Recently I bought a CE XX Special, which arrived with medium gauge steel strings on it. It sounded great, but I dutifully replaced them with nylguts with a suitable two-footed CE maple bridge. And after a couple of weeks I've reverted to steel strings. The instrument is strong in the neck, and I'm sure it can take them. Besides, steel strings were around from what, the 1880s?
Playing with a plectrum: I don't like to use my soft finger pads for every piece when playing with steel strings, so I experimented with a Gibson EH (Extra Heavy) plectrum, and I love the sound. I play some pieces fingerstyle, but mostly with a plectrum.
So, I've been down the "correct" route for instrument, strings and techniques, but have to admit I've never got a better sound than I did on this recording. Of course, better is subjective, but I'm happy doing what I do. I'll be selling my Vibrante Royal soon, but can happily keep the XX Special,
It's a great recording and, as you know, inspired me to learn A.J Weidt tunes on tenor banjo. I do enjoy the sound of steel-strung banjo - it can be more resonant for mellow, slower tunes - and like the playing of Jean-Marc Andres, Tony Ellis and, more recently, Max Allard.....
Thanks for commenting, Carrie. I just looked up those guys you mention, and they are all bluegrass players but of a more mellow kind. I confess bluegrass depresses me, as does most groove music. They just sit in the groove, and nothing else happens for five minutes! I'm just kidding...a bit ;-) I got well away from that with this recording, as most of us do on this website. But your general point is that steel strings can be quite mellow, which I agree with, mellow with definition, which is a crucial difference to just mellow. I'm blethering. I'm just very happy that this album influenced your direction a little. Appreciated.

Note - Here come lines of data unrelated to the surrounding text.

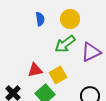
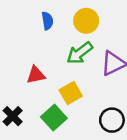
red triangle: (35, 70) -> (36, 75), moved

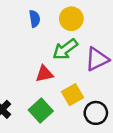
red triangle: (36, 75) -> (44, 74), moved
yellow square: (71, 93) -> (73, 95), moved

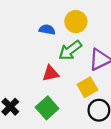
blue semicircle: (35, 19) -> (47, 30), moved, turned -70
yellow square: (73, 95) -> (87, 87), moved

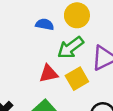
yellow square: (87, 87) -> (77, 79), moved

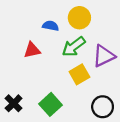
red triangle: (49, 73) -> (32, 50), moved

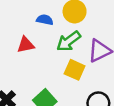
yellow square: (79, 74) -> (75, 70), turned -36

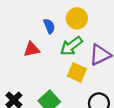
blue semicircle: (45, 20) -> (49, 26), turned 56

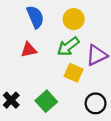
blue semicircle: (49, 26) -> (35, 17), moved, size x1.5

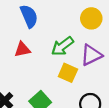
yellow circle: (74, 19) -> (91, 18), moved

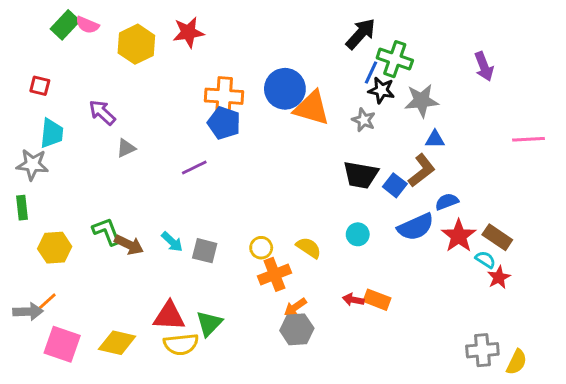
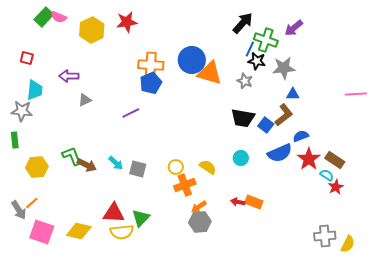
purple arrow: (484, 66) -> (294, 28), moved, turned 72
purple arrow: (102, 113) -> (69, 76), turned -42
blue pentagon: (224, 123) -> (151, 83), turned 30
gray arrow: (28, 312) -> (19, 210), turned 60

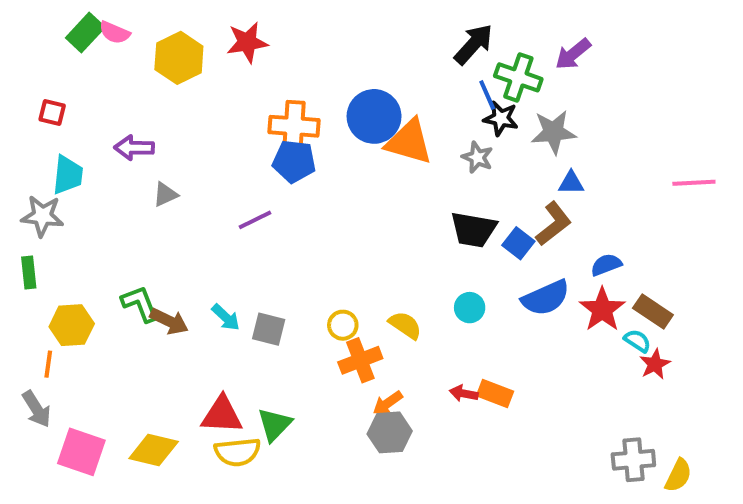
blue line: (250, 49) -> (487, 95), turned -49
blue pentagon: (151, 83) -> (294, 161), turned 30
blue semicircle: (301, 136) -> (606, 265), moved
orange line: (32, 203) -> (48, 364), moved, turned -40

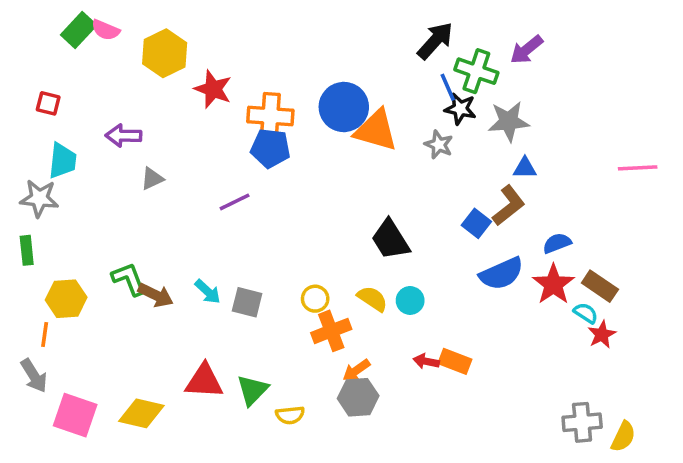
red star: (247, 42) -> (213, 89), moved, turned 30
black trapezoid: (474, 230) -> (390, 240), moved, turned 48
cyan circle: (470, 308) -> (410, 300), moved
yellow semicircle: (237, 452) -> (290, 415), moved, size x0.7

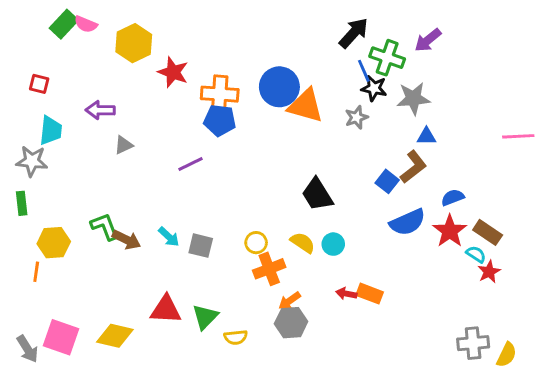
gray star: (439, 145) -> (357, 117), turned 30
gray arrow: (34, 376) -> (27, 349), moved

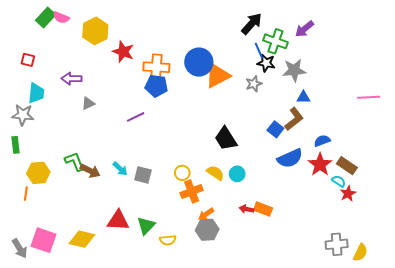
orange triangle: (306, 106) -> (217, 75), turned -44

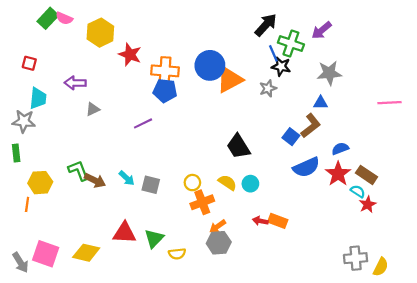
gray star: (294, 70) -> (329, 73), moved

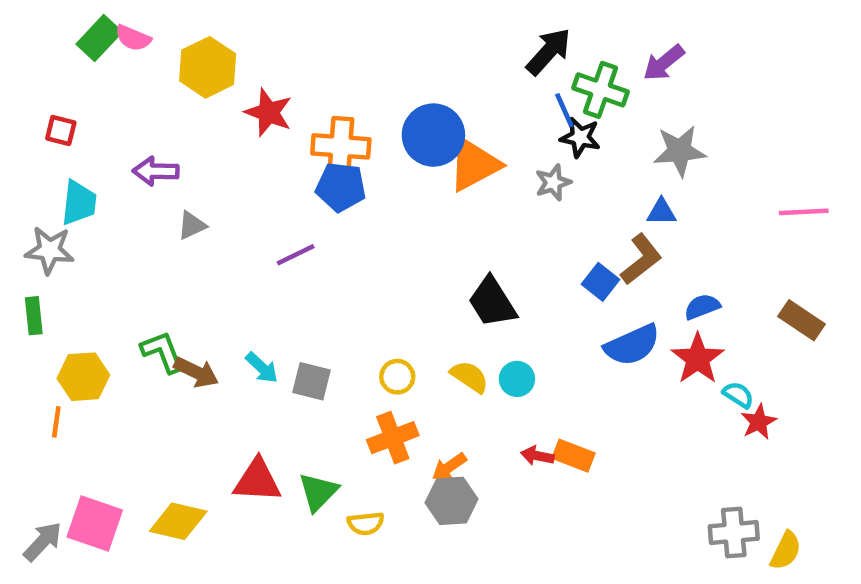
brown rectangle: (366, 175) -> (801, 320), moved
orange cross: (202, 202) -> (393, 438), moved
gray arrow: (20, 262) -> (43, 542), turned -105

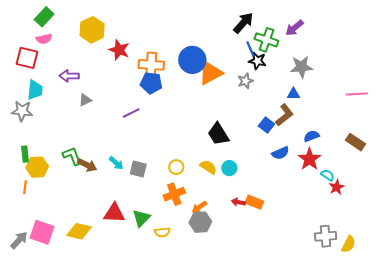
pink semicircle: (133, 38) -> (44, 39), moved, turned -35
red square: (61, 131) -> (27, 58), size x1.6
green rectangle: (34, 316) -> (25, 154), moved
blue semicircle: (632, 345) -> (280, 153), size x0.7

I am not really into bluegrass per se but I do like to listen to music specifically composed for the banjo - it makes a change from endless repetition of fiddle tunes on banjo! Actually, Jean Marc-Andres did a great album called 'Classics' (which is all classic banjo) and one which is all Joplin - used to be available on CD baby. I have hard copies but it's hard to find cd's these days (unless you want to spend a fortune) and I have gravitated towards streaming...got to go with the times.
Historically Bluegrass music is 90% vocal music. 80% of the function of the banjo in a bluegrass band is to support the singer and the other instruments when they solo. Fiddle tunes comprise about 3% of the repertoire. This is all fact.
Most of the first generation bluegrass musicians described their music as an emotionally charged tuneful way of being truthful, an endeavor that allowed them to make a better living than in a southern textile mill or coal mine, This worked for about 10 years. By 1960 being a bluegrass musician was not a viable profession. Efforts to make it viable involved changing the music for the worse. By 1970 most self-described bluegrass music was unrecognizable. From 1980 until the present most bluegrass bands were barely distinguishable from each other. This is biased opinion mixed with fact.
95% of bluegrass music of the past 30 years is boring. The other 5% is glorious. This is opinion.
At least 50% of what has been labeled bluegrass music is not bluegrass and is not intended to be. This is mixed fact, opinion, and hyperbole.
Yeah, okay, I guess I invited this, and I do have more respect for what I've heard of th early stuff. But, Jody, do you have any thoughts or thought at all about the album? I don't expect you to say you like it when you don't - we're both too-experienced for that - but would like to know what you think of it.
...and 95% of statistics are made up on the spot. ;-)
I haven't listened to this album since it came out...and it is still a delight. It should be on the required list for any aspiring musician. Getting such expression out of a nominally racous instrument is a master class treat.
Thank you, Rob, for reintroduceing it!
And to you, Marc, for introducing an e into reintroduceing! :-)
E's are overproduced to such a height that my phone nearly gushes with them. Obviously, I need to install an e filter!